Alors qu'elle n'avait que 12 ans, sa mère les avait quittés. Sans crier gare. Selon son père, elle s'était acheté un billet de bus et avait disparu dans la nature, les laissant sans un regard en arrière. Si Bettany avait pleuré de longues semaines, son père Harry s'en était remis rapidement, arguant que c'était pour le mieux, qu'il n'avait pas besoin d'une emmerdeuse qui lui dicte quoi faire et quand le faire. Bettany avait dû dès lors, sous la férule de son parent unique, devenir une sorte de ménagère, en plus de l'école et de sa vie personnelle. Davantage attiré par les douces promesses enivrantes de l'alcool, l'homme n'était certainement pas le plus doué en matière d'éducation. Devenu célibataire endurci, il s'était révélé en définitive n'être qu'un sale con qui, s'il ne l'avait jamais molesté ou abusé de quelque façon, y avait souvent songé entre deux gorgées de whiskey. La jeune fille de l'époque frissonnait à chaque fois que le regard d'Harry se braquait sur elle, la rendant mal à l'aise. Il avait été dur avec elle, la traitant de tous les noms et la tenant pour principale responsable de tous les maux qui lui étaient tombés sur la tête, dont le départ de sa mère. Chaque matin, la fin de semaine, elle avait dû préparer son premier repas de la journée, exactement comme elle le faisait avec Arnold, son mari. Certaines habitudes étaient plus tenaces que d'autres.

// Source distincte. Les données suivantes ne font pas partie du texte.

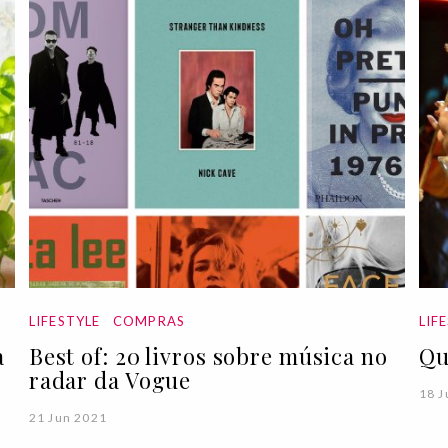
LIFESTYLE
COMPRAS
LIF
a
Best of: 20 livros sobre música no
Qu
radar da Vogue
18 J
21 Jun 2021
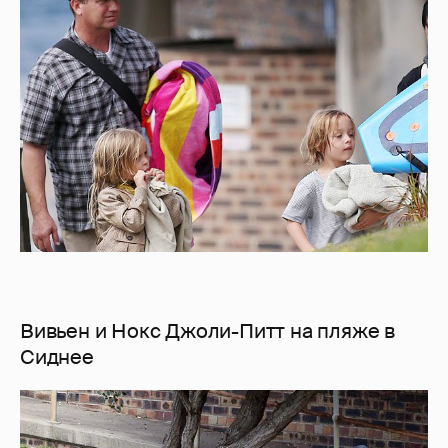
Вивьен и Нокс Джоли-Питт на пляже в
Сиднее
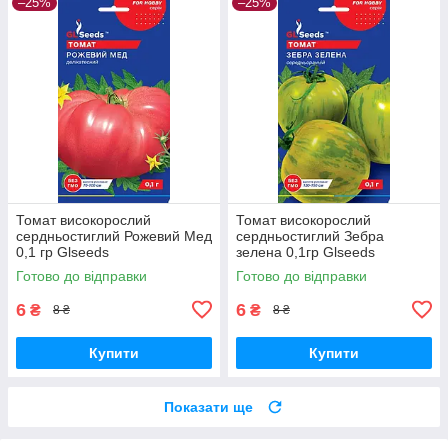
–25%
–25%
Томат високорослий
Томат високорослий
сердньостиглий Рожевий Мед
сердньостиглий Зебра
0,1 гр Glseeds
зелена 0,1гр Glseeds
Готово до відправки
Готово до відправки
6
6
₴
₴
8 ₴
8 ₴
Купити
Купити
Показати ще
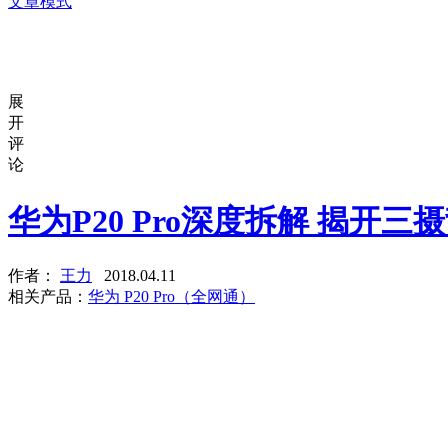
文章模式
展
开
评
论
华为P20 Pro深度拆解 揭开三
作者：
王力
2018.04.11
相关产品：
华为 P20 Pro（全网通）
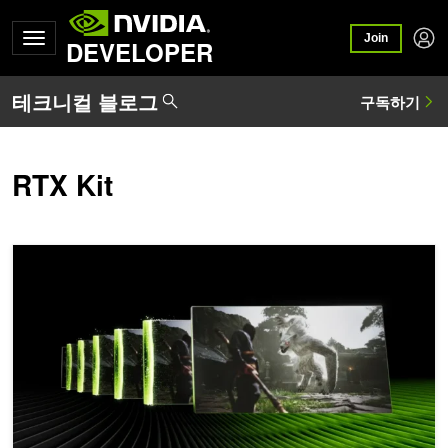
Join
DEVELOPER
RTX Kit
NVIDIA DLSS 4.5 공개: 슈퍼 레졸루션 업그레이드 및 새로운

Revenant à l'instant présent, absorbée à préparer le déjeuner, elle se balançait lentement de gauche à droite dans sa robe de chambre défraîchie. Elle fredonnait tout bas les paroles de la chanson que crachait les transistors fatigués. Il s'agissait de ''Summer of 69'' de Bryan Adams, l'une de ses préférées. Elle n'avait jamais vu le chanteur se produire sur scène, mais les paroles la rendaient nostalgique d'un temps plus gai, d'une jeunesse à jamais perdue.

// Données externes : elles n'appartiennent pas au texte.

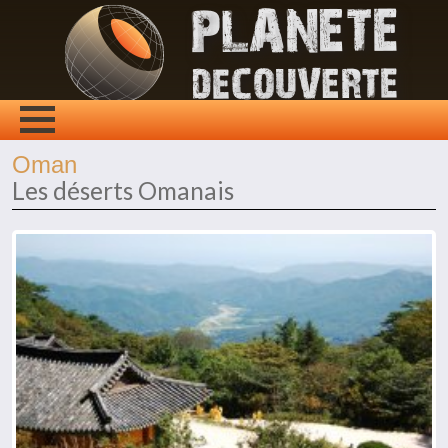
Oman
Les déserts Omanais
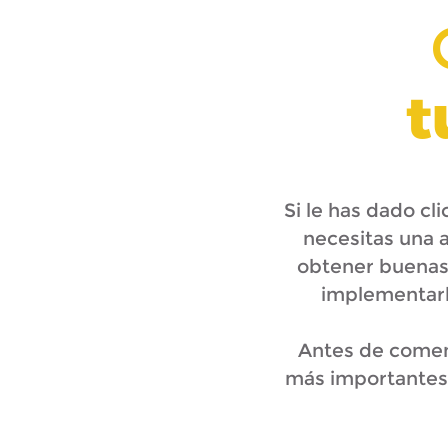
t
Si le has dado c
necesitas una a
obtener buenas 
implementarle
Antes de comenz
más importantes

Les cernes sous ses yeux témoignent de la nuit blanche qu'elle venait de traverser, trop secouée pour trouver le sommeil. Bettany replaça une mèche cuivrée de cheveux gras et rebelles derrière son oreille. Elle quitta momentanément sa cuisson pour ouvrir la porte d'armoire à sa gauche et s'emparer d'une assiette ovale ornée d'un liseré en or. Arnold aimait bien ce service à vaisselle et elle n'osait pas déroger à ses habitudes. Elle sentait encore son entre-jambe qui l'élançait après leurs ébats de la nuit dernière. Elle soupira et referma la porte d'armoire en réprimant la boule d'émotions qui menaçait d'éclater jusque dans sa gorge. Crier n'aiderait pas sa cause : ce bon vieux Arnie s'emporterait à coup sûr et elle en serait quitte pour se faire hurler dessus pendant une bonne heure.

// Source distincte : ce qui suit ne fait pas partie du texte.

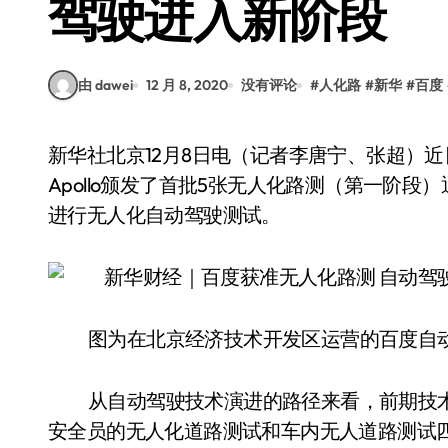
驾驶进入新阶段
由 dawei
12 月 8, 2020
没有评论
#
人化路
#
新华
#
百度
新华社北京12月8日电（记者李唐宁、张超）近日，北京市自动驾驶测试管理联席工作小组向百度
Apollo颁发了首批5张无人化路测（第一阶
进行无人化自动驾驶测试。
图为在北京经济技术开发区运营的百度自
从自动驾驶技术演进的路径来看，前期技
安全员的无人化道路测试和车内无人道路测试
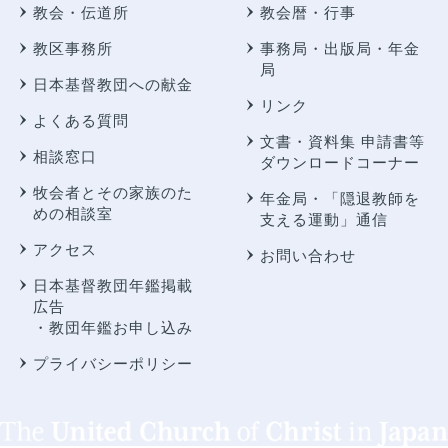
教会・伝道所
教会暦・行事
教区事務所
事務局・出版局・年金
局
日本基督教団への献金
リンク
よくある質問
文書・資料集 申請書等
相談窓口
ダウンロードコーナー
牧会者とその家族のた
年金局・
「隠退教師を
めの相談室
支える運動」通信
アクセス
お問い合わせ
日本基督教団年鑑掲載
広告
・教団年鑑お申し込み
プライバシーポリシー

Elle sentait cependant qu'elle a atteint un point critique dans sa vie. Malmenée par son père et ensuite par son conjoint qui se trouvait être pratiquement une copie conforme d'Harry, elle avait vécu une existence silencieuse, courbant l'échine devant la colère des hommes. Elle était consciente d'être malheureuse dans ce ménage, mais Arnie avait été son choix, sa faute à elle. Si elle l'avait marié, elle croyait - non, elle savait - que c'était parce qu'il lui rappelait son père. Il était aussi hargneux et colérique que ce dernier, sauf qu'Arnold la baisait et la pelotait sans retenue, chose que Harry n'avait heureusement jamais tenté.
Aujourd'hui, elle avait pris une décision. Traumatisée par une séance de jambes en l'air qui était allée beaucoup trop loin, Bettany était sur le point de perdre les pédales. Elle sentait encore l'haleine avinée d'Arnold sur sa peau, alors qu'il s'activait au-dessus et autour d'elle, la labourant sans douceur en ahanant. Cette nuit, elle n'avait plus été sa femme, simplement sa chose. Son jouet sexuel. Ç'avait été la goutte de trop pour l'esprit de Bettany. Elle avait senti quelque chose mourir en elle à cet instant et autre chose s'éveiller. Un instinct de survie, bestial et primaire. Une force dont elle ne savait pas encore quoi faire, alimentée par une haine et une rage accumulée durant toutes ces années.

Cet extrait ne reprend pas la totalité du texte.